When dealing with corrosive and highly flammable materials at temperatures and pressures characteristic of pipelines and refineries, it is practically inevitable that eventually, something is going to fail. Whether there is an undetectable pinhole leak that finally reaches its breaking point, a slowly corroding piece of steel that finally cannot take the conditions, or an incidental pressure hiccup that exposes a weak point, there are going to be problems. With such expansion of our energy infrastructure, it is increasingly important to prevent these problems before happening.
Currently, there are a variety of tools used to accomplish this: pigs, smart pigs, flow meters, pressure gauges and an assortment of other tools. The majority of monitoring tools takes readings at start and finish points of the commodity and question. They can detect a problem, though not in real time. Finding the problem is something else altogether. Pigs are basically a metal log that is shot into the pipeline to clean out excess sludge and build up. With the advent of smart pigs, the industry has a way to identify problems easier.
Unfortunately, this information is not available in real time.
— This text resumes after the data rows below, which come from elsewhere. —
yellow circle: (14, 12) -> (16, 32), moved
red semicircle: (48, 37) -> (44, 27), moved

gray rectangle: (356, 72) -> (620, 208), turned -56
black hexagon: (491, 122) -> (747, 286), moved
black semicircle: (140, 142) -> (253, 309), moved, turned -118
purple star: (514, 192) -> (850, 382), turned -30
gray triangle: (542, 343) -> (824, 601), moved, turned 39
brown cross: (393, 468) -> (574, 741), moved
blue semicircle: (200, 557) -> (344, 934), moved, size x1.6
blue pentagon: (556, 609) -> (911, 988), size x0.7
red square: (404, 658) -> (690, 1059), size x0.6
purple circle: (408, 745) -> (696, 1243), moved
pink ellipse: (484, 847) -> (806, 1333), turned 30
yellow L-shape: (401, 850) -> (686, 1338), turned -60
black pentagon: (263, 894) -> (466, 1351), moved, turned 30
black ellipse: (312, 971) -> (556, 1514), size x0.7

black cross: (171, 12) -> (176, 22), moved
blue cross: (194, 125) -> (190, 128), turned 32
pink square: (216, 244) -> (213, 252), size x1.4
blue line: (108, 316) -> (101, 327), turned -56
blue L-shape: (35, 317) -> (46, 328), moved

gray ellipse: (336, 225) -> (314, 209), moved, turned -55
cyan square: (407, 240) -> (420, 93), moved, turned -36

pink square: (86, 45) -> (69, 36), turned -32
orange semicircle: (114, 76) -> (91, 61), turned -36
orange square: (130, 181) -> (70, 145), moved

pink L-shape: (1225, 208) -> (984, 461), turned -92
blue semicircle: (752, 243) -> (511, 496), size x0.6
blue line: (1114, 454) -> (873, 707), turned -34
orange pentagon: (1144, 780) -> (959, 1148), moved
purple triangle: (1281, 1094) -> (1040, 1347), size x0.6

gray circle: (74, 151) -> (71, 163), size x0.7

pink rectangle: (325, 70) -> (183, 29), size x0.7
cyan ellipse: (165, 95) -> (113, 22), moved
One must go through the data the pig collects, and identify the location of a problem by backtracking and reverse calculating the location from a slew of data. Still, a dangerously inefficient process when a spill could be imminent and the clock is ticking.
Now where would 3D printing possibly fit to fix some of these major problems? Believe it or not, the technology or exists, it must merely be pulled together. The ‘smart pig’ scanning technology has already enabled the ability to detect problems in the pipeline. Why not try to fix them the moment they are identified? 3D printing with metal technology already exists. This could be as easy as sending a scanning pig to flag areas of concern then sending a 3D printing pig to fill in cracks. Or imagine if pipes were made of programmable 3d printed material that could expand or contract to change capacity or change flow rate to move the oil themselves?
Of course easy is a relative term when considering costs, research, prototyping, etc… yet when compared to identifying a crack, stopping production, replacing a section of pipeline and resuming, this becomes a much more simplified proposal. This becomes even easier when considering the possibility that the problem is not fixed in a timely manner and a newsworthy disaster is created instead.